RVing the Cabot Trail - Credit: Tourism Nova Scotia

On wheels

 

Vehicles, motorbikes in particular, are a popular choice. They allow you to tackle the entire trail relatively quickly. As you drive the winding roads, with only a few feet between you and seaside cliffs, you’ll feel the rush that comes with being on the edge of the world, intimately connected with nature. If you love to drive, this is one of those roads you see in car adverts.

Cycling the Cabot Trail

Keeping to wheels, but at a bit of a slower pace, cycling is another popular way to explore the trail. This isn’t your regular Sunday ride. It takes about six days to cover the trail by bike, during which time you’ll pedal across undulating terrain, your efforts rewarded with views of endless ocean and rolling highlands. There are a few good climbs in there that will put some strain on your legs, but they often bring the best views—like on French and Mackenzie Mountains. There are even some cycle tour companies who offer to bring you to the top of mountains in a van, so you can really focus on enjoying the ride down.

Hiking the Skyline Trail

On foot

 

Not everyone has the time to explore the entire Cabot Trail, so hiking is a popular way to take in some of the highlights. Cape Breton Highlands National Park, with its 26 hiking trails for all skill levels, is a must-stop. Of those trails, the Skyline Trail is definitely the most loved and lauded. This relatively easy five-mile round-trip hike brings you into the boreal forest, through meadows and up onto a cliff, where you can watch a breathtaking sunset over the Gulf of the St. Lawrence. If you really love to hike, you may want to plan your visit for September during the Hike the Highlands Festival. This 10-day event is filled with opportunities to challenge yourself, explore the trail, and meet loads of other hiking enthusiasts.

There's lots to explore

Along the way

 

Of course, the Cabot Trail is more than just a trail. It’s a connecting line between the many incredible experiences you can find on Cape Breton Island.

 

There are countless historical and cultural experiences you can enjoy along the route. Dance a jig to spirited Gaelic music at a Cape Breton Ceilidh or find a work of art to take home at the Gaelic College of Celtic Arts and Designs’ Craft Shop in St. Ann’s. You won’t want to miss the annual Celtic Colours International Festival, held each October, which features hundreds of Celtic musicians from across Cape Breton and around the world. Maybe you want to connect with Nova Scotia’s traditional French-Acadian culture? Visit the fishing village of Cheticamp, founded in the 18th century, and see the intricate craftwork that has drawn people to the region since its beginning.

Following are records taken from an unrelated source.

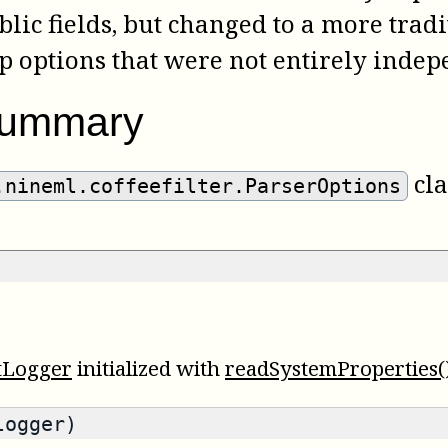
ublic fields, but changed to a more tradi
p options that were not entirely indep
summary
cla
.nineml.coffeefilter.ParserOptions
tLogger
initialized with
readSystemProperties(
logger)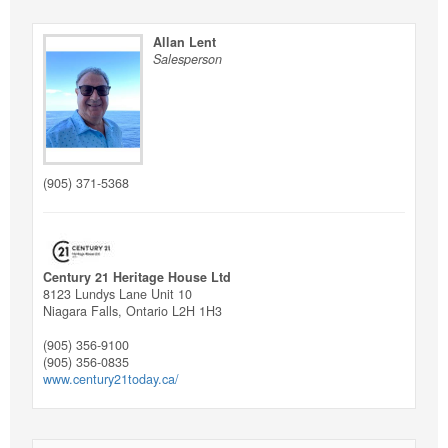
Allan Lent
Salesperson
(905) 371-5368
Century 21 Heritage House Ltd
8123 Lundys Lane Unit 10
Niagara Falls,
Ontario
L2H 1H3
(905) 356-9100
(905) 356-0835
www.century21today.ca/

Celtic Colours International Music Festival

Throughout the trail you’ll find mouthwatering food that’s worth making the trip all by itself. Fresh, local, sustainable seafood—scallops, lobster, salmon and more—can be found at bars and restaurants across the island. You can follow the Chowder Trail, and fill your belly with the 61 different varieties of chowder being served up through the province. The Bite House in Baddeck highlights local ingredients in such delicious ways that it has earned coverage in the New York Times and on the Cooking Channel. And top off your culinary tour with an organic microbrew from Big Spruce Brewing.

 

Plan a day of golf at the famous Highland Links. There’s nothing quite like playing 18 holes with mountains on one side and sea on the other. Or, if you’re willing to leave the trail behind, enjoy a guided whale-watching excursion and get-up close with the giants of the sea. Sailing, fishing, and kayaking all offer different perspectives on the waters surrounding Cape Breton. Who knows, you might just stumble on a picturesque waterfall or peer inside a dark sea cave as you paddle by.